Click here to visit the Q-Risk 3 webpage

You will be asked to feed in your age, sex, height, weight, cholesterol/HDL ratio, blood pressure, presence or not of diabetes, ethnicity, smoking status, family history, deprivation, BMI, presence of rheumatoid arthritis or kidney disease, and postcode. Don’t worry if you do not know all of these. The risk-scoring system will just give you average values for missing data. From that information, the tool will calculate your risk of developing both CHD and cardiovascular disease (CVD) over the next 10 years.
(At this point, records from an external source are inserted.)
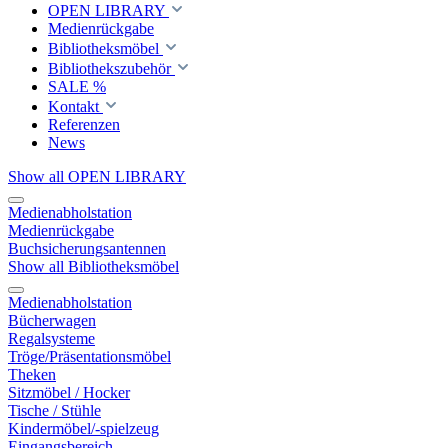
OPEN LIBRARY
Medienrückgabe
Bibliotheksmöbel
Bibliothekszubehör
SALE %
Kontakt
Referenzen
News
Show all OPEN LIBRARY
Medienabholstation
Medienrückgabe
Buchsicherungsantennen
Show all Bibliotheksmöbel
Medienabholstation
Bücherwagen
Regalsysteme
Tröge/Präsentationsmöbel
Theken
Sitzmöbel / Hocker
Tische / Stühle
Kindermöbel/-spielzeug
Eingangsbereich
Diseased coronary artery under the microscope

Atheroma

Arterial narrowing is caused by a process called atheroma, or ‘hardening of the arteries’.As we grow older we develop patchy narrowing of the arteries due to fatty plaques composed of cholesterol being laid down in the arterial wall and compounded by overlying thin layers of blood clot. This gradually restricts the flow of blood to the heart muscle. 
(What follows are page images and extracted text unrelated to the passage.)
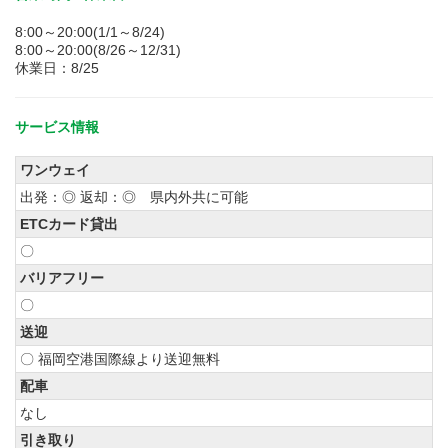
8:00～20:00(1/1～8/24)
8:00～20:00(8/26～12/31)
休業日：8/25
サービス情報
ワンウェイ
出発：◎ 返却：◎ 県内外共に可能
ETCカード貸出
〇
バリアフリー
〇
送迎
〇 福岡空港国際線より送迎無料
配車
なし
引き取り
There are several ways in which coronary atheroma may present:

Narrowed coronary artery

1. Angina pectoris

A point in the narrowing of a coronary artery may be reached when the artery is unable to supply the needs of the heart muscle during exercise – the muscle lacks a sufficient supply of oxygen to be able to continue to contract effectively and this produces pain during exertion – angina pectoris. This is a tight, strangling pain across the centre of the chest, often radiating into the throat, jaws or left arm. It forces the sufferer to stop exercising and then settles over the next few minutes.

 

Clot blocking a coronary artery

2. Heart attack

The atheroma plaques are delicate creatures and may break, crack or burst. If this happens, the body’s repair mechanisms are set off and that usually means that a clot forms. 
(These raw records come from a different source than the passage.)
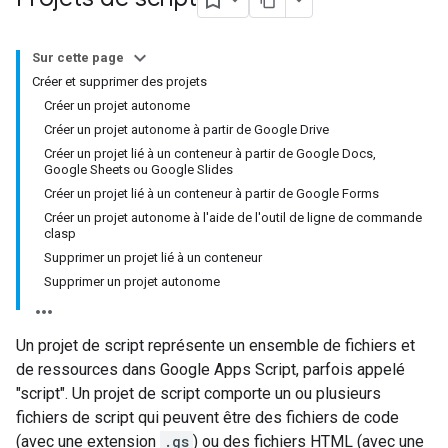
Sur cette page
Créer et supprimer des projets
Créer un projet autonome
Créer un projet autonome à partir de Google Drive
Créer un projet lié à un conteneur à partir de Google Docs,
Google Sheets ou Google Slides
Créer un projet lié à un conteneur à partir de Google Forms
Créer un projet autonome à l'aide de l'outil de ligne de commande
clasp
Supprimer un projet lié à un conteneur
Supprimer un projet autonome
Un projet de script représente un ensemble de fichiers et
de ressources dans Google Apps Script, parfois appelé
"script". Un projet de script comporte un ou plusieurs
fichiers de script qui peuvent être des fichiers de code
(avec une extension
.gs
) ou des fichiers HTML (avec une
This is a coronary thrombosis and may be large enough to block the artery. The result is death of the area of heart muscle supplied by that artery – myocardial infarction.
https://www.flickr.com/photos/nihgov/33328945325

3. Heart failure

The modern treatment of heart attacks is extremely effective in limiting the damage done. Even so, if there is enough loss of myocardium (heart muscle), particularly after more than one attack, the ability of the heart to perform its full function is damaged. This can lead to heart failure. The term ‘heart failure’ sounds dire, but does not mean the end of life. It simply means that the heart is too weak to deliver all its potential output in daily activities. This causes fatigue, poor circulation with cold hands and feet, breathlessness on exertion and inability to carry out the tasks of daily living. If inadequately treated, it may cause ankle-swelling and breathlessness while at rest or when lying down at night.
 

The management of CHD 

Angina

Most people with symptoms of angina need to have their coronary arteries investigated – either by angiography (injection of dye into the coronary arteries and Xraying the result) or by MRI scanning. Further treatment depends upon the extent of the disease – and might be medication alone or “revascularisation”. Revascularisation is either by passing a stent into the artery to widen the narrowed section or by operation, coronary artery bypass grafting.
Medication includes:

  1. Drugs which lessen the symptoms such as glyceryl trinitrate, other nitrates, beta blockers and calcium channel blockers like amlodipine and verapamil.
  2. Drugs which protect against recurrence or progression of the underlying atheroma. These include low dose aspirin, statins and ACE inhibitors like Ramipril.

Heart attack

The standard procedure for treating a heart attack is immediate coronary angiography with stenting of the blocked artery plus any other coronary artery which is thought to represent a threat for the future.